I asked my readers what they hate the most and it turns out it’s you
My readers have taste so I’m inclined to agree with them, people are cunts. I’m a cunt, you’re a cunt, we’re all fucking cunts.
There’s slow moving time rapists, mouth breathing chew spitters, space invaders, fucking low talking mumble cunts, the list goes on…
Vegans, people who use the word bacon unnecessarily, people who use, like, Americanisms. Fucking Americans.
There’s the perpetually fauxtraged, the forever offended, and the bleeding hearted virtue signallers – No, I don’t care how many fucking donkeys died in the manufacturing process of my shoes, fuck off.
People who say ‘fat shaming’ – You’re obese, big isn’t beautiful, you’re going to die prematurely, you fat cunt.
Old people, young people, people who say I’m a millenial, I’m pre dial up you cunts.
The people who wrote The Big Bang Theory, the people in The Big Bang Theory, viewers of The Big Bang Theory, Mrs. cunting Brown’s Boys fans.

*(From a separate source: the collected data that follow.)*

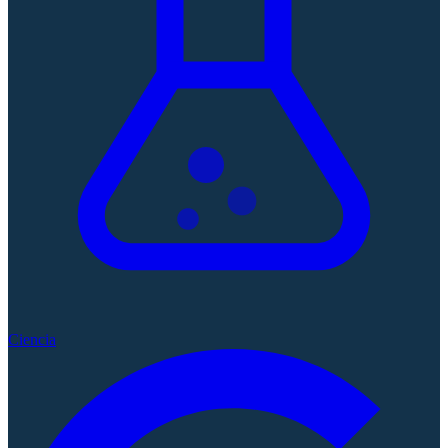
Ciencia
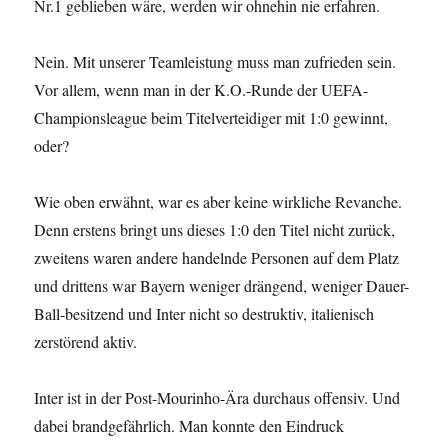
Nr.1 geblieben wäre, werden wir ohnehin nie erfahren.
Nein. Mit unserer Teamleistung muss man zufrieden sein.
Vor allem, wenn man in der K.O.-Runde der UEFA-
Championsleague beim Titelverteidiger mit 1:0 gewinnt,
oder?
Wie oben erwähnt, war es aber keine wirkliche Revanche.
Denn erstens bringt uns dieses 1:0 den Titel nicht zurück,
zweitens waren andere handelnde Personen auf dem Platz
und drittens war Bayern weniger drängend, weniger Dauer-
Ball-besitzend und Inter nicht so destruktiv, italienisch
zerstörend aktiv.
Inter ist in der Post-Mourinho-Ära durchaus offensiv. Und
dabei brandgefährlich. Man konnte den Eindruck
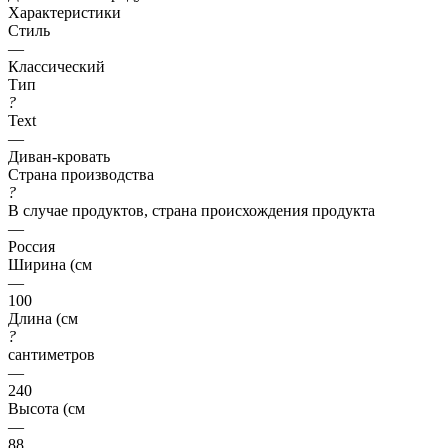
Характеристики
Стиль
—
Классический
Тип
?
Text
—
Диван-кровать
Страна производства
?
В случае продуктов, страна происхождения продукта
—
Россия
Ширина (см
—
100
Длина (см
?
сантиметров
—
240
Высота (см
—
88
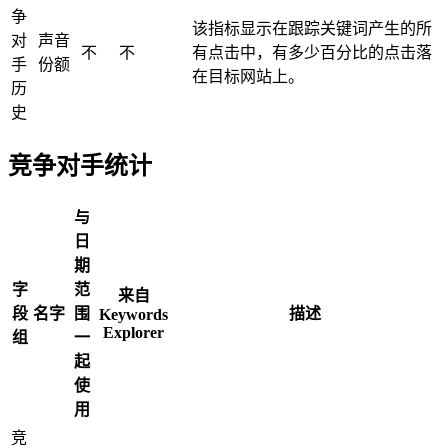
争
该指标显示在跟踪关键词产生的所
对
声音
不
不
有点击中，有多少百分比的点击落
手
份额
在目标网站上。
历
史
竞争对手统计
与
日
期
字
范
来自
段
名字
围
描述
Keywords
Explorer
组
一
起
使
用
竞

Those who look down on people worse off than them and the less than 5% of benefit claimants who are bonfide work-shy, lazy cunts, who give credence to that fucking argument.
Tory voters, Lib Dem voters pretending they have a conscience by throwing their vote away, fucking Labour voters – He’s not the Messiah, he’s just a bit awkward at best, still, he’s the lesser evil in this trinity of cunts so crack on.

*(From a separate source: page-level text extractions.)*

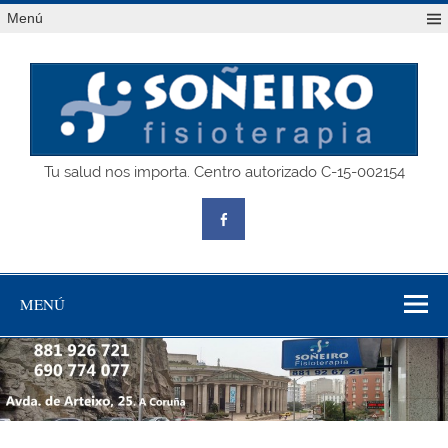
Saltar
Menú
al
contenido
SOÑEIRO
Tu salud nos importa. Centro autorizado C-15-002154
fisioterapia
MENÚ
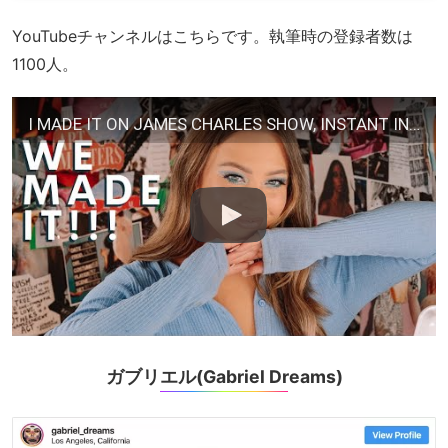
YouTubeチャンネルはこちらです。執筆時の登録者数は
1100人。
I MADE IT ON JAMES CHARLES SHOW, INSTANT INFLUENCER!
ガブリエル(Gabriel Dreams)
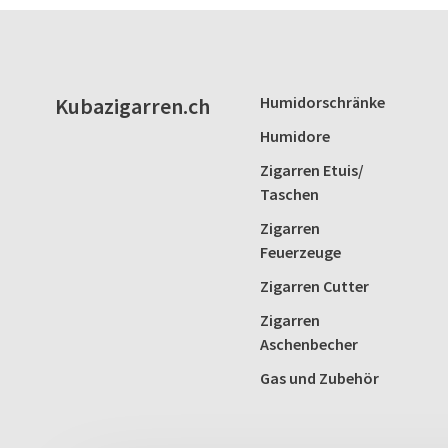
Kubazigarren.ch
Humidorschränke
Humidore
Zigarren Etuis/
Taschen
Zigarren
Feuerzeuge
Zigarren Cutter
Zigarren
Aschenbecher
Gas und Zubehör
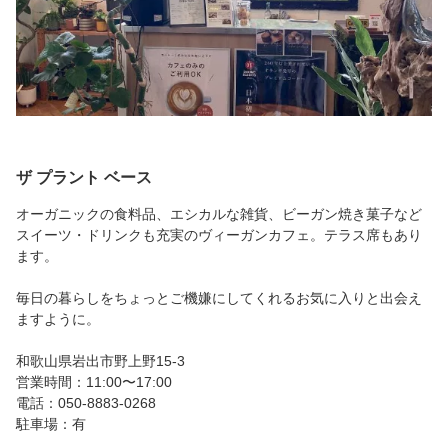
ザ プラント ベース
オーガニックの食料品、エシカルな雑貨、ビーガン焼き菓子など
スイーツ・ドリンクも充実のヴィーガンカフェ。テラス席もあり
ます。
毎日の暮らしをちょっとご機嫌にしてくれるお気に入りと出会え
ますように。⁡
和歌山県岩出市野上野15-3
営業時間：11:00〜17:00
電話：050-8883-0268
駐車場：有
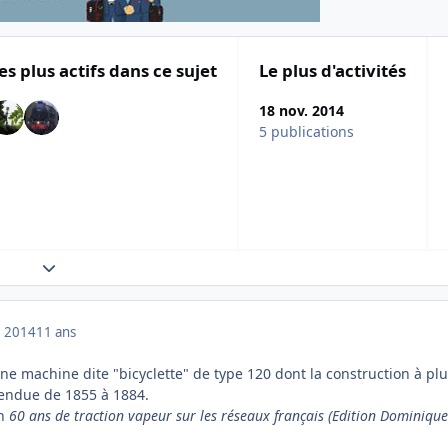
es plus actifs dans ce sujet
Le plus d'activités
18 nov. 2014
5 publications
Expand topic overview
 2014
11 ans
ne machine dite "bicyclette" de type 120 dont la construction à pl
tendue de 1855 à 1884.
in
60 ans de traction vapeur sur les réseaux français (Edition Dominique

People who value possessions over morals, cyclists, bus drivers, drivers, motorcyclists and pedestrians.
People who won’t make eye contact, people who dissolve your soul with a stare, did I mention fucking tories?
Brexiters, runners, people who go on date nights and waste them photographing food, fucking cat owners.
Wine connoisseurs who’d drink fucking Vimto and anti-freeze if it had a £300 price tag, people who move their knee up and down rapidly for no reason.
Homophobes, racists, people who slurp their soup.
People who absorb The Daily Mail like the big fucking hate sponges they are, before regurgitating its contents by orally shitting out bile filled bollocks pellets.
Katie Hopkins, Piers Morgan, fucking mother Theresa, people who say “um” and tories.
Homeopathy enthusiasts, horoscope readers and people who genuinely like the taste of water.
People who force you to watch shit Youtube videos on their phones, and people who just assume they can touch your phone when you return the favour.
I could go on but this is eating into valuable time which could be better spent hating people on TV.